With the initial version of the requirements in hand, it's time for the team to build the components that that will perform the transformation, automate cleansing, create quality analysis reporting, and validate and reconcile converted data. To reduce risk on these components, it's helpful to have a centralized team and dedicated data repository that all data and features can access.

  • Create data analysis reporting process that assists with the resolution of data quality issues.
  • Build data conversion programs that will put the data into the D365 data entity format.
  • If necessary, review D365 documentation for any unexpected findings when working with data management delivered imports.
  • Incorporate validation of the conversion against D365 configuration from within the transformation programs.
  • Enable pre-validation reporting process that captures and tracks issues outside of the data management imports.
  • Define data reconciliation and data validation requirements and corresponding reports.
  • Create exports in data management to extract migrated data out of D365 to streamline validation and reconciliation process.
  • Verify data quality issues are incorporated into the data quality strategy.
  • Confirm any delta or catch-up data requirements are accommodated within the transformation programs.

Execute the Transformation and Quality Strategy

While often treated separately, data quality and the transformation execution really go hand-in-hand. The transformation can't occur if the data quality is bad and additional quality issues are identified during the transformation.

  • Ensure that communication plans are being carried out.
  • Capture all data related activities to create your conversion runbook/cutover plan while processes are being built/executed.
  • Create and obtain approval on each D365 load file.
  • Run converted data through the D365 import process.

Validate and Reconcile the Data

In addition to validating D365 functionality and workflows, the business needs to spend a portion of time validating and reconciling the converted data to make sure that it is both technically correct and fit for purpose. The extra attention validating the data and confirming solution functionality could mean difference between successful go-live, implementation failure, or costly operational issues down the road.

  • Execute data validation and reconciliation process.
  • Execute specification change approval process per validation/testing results.
  • Obtain sign-off on each converted data set.

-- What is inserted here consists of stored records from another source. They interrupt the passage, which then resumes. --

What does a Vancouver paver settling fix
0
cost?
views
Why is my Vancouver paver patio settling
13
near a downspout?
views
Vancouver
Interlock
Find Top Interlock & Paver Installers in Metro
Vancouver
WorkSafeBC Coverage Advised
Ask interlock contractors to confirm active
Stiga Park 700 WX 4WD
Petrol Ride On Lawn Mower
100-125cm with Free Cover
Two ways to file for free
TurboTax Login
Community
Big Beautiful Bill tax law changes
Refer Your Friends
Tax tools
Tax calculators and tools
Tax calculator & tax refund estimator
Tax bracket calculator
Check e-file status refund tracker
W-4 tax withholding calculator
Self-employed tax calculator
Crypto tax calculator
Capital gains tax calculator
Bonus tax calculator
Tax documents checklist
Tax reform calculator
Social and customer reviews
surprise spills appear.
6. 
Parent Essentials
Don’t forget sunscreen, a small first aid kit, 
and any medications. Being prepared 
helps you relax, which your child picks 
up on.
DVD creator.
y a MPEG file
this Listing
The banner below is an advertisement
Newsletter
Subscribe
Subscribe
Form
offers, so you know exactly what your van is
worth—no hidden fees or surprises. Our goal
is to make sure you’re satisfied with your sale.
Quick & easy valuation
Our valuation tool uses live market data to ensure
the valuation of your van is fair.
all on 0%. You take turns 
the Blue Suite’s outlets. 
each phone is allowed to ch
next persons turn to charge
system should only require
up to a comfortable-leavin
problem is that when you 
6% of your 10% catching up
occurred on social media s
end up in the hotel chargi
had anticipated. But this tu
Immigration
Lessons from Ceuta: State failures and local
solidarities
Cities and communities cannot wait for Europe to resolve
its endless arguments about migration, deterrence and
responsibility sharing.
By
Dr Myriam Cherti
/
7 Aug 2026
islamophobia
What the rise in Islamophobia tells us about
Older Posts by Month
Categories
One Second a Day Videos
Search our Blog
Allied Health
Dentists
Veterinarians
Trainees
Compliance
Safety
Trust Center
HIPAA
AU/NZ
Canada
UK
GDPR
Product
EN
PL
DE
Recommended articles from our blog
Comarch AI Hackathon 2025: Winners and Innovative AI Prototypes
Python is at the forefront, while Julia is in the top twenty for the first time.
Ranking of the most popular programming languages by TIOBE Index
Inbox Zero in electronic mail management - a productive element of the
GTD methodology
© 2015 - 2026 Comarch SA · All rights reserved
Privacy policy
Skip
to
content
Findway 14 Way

Retire the Legacy Data Sources

Depending on the industry/regulatory requirements system retirement could be of vital importance. Because it is last on this checklist, doesn't mean system retirement should be an afterthought or should be addressed at the end. Building on the high-level requirements captured during the assessment. The retirement plan should be fleshed out and implemented during throughout the course of the project.

  • Create the necessary system retirement processes and reports.
  • Execute the system retirement plan.

Following this checklist can minimize your chance of failure or rescue your at-risk D365 implementation. While this list seems daunting, rest assured that what you get out of your D365 implementation will mirror what you put into it. Time, effort, resources, and – most of all – quality data will enable your strategic investment in D365 to live up to its promises.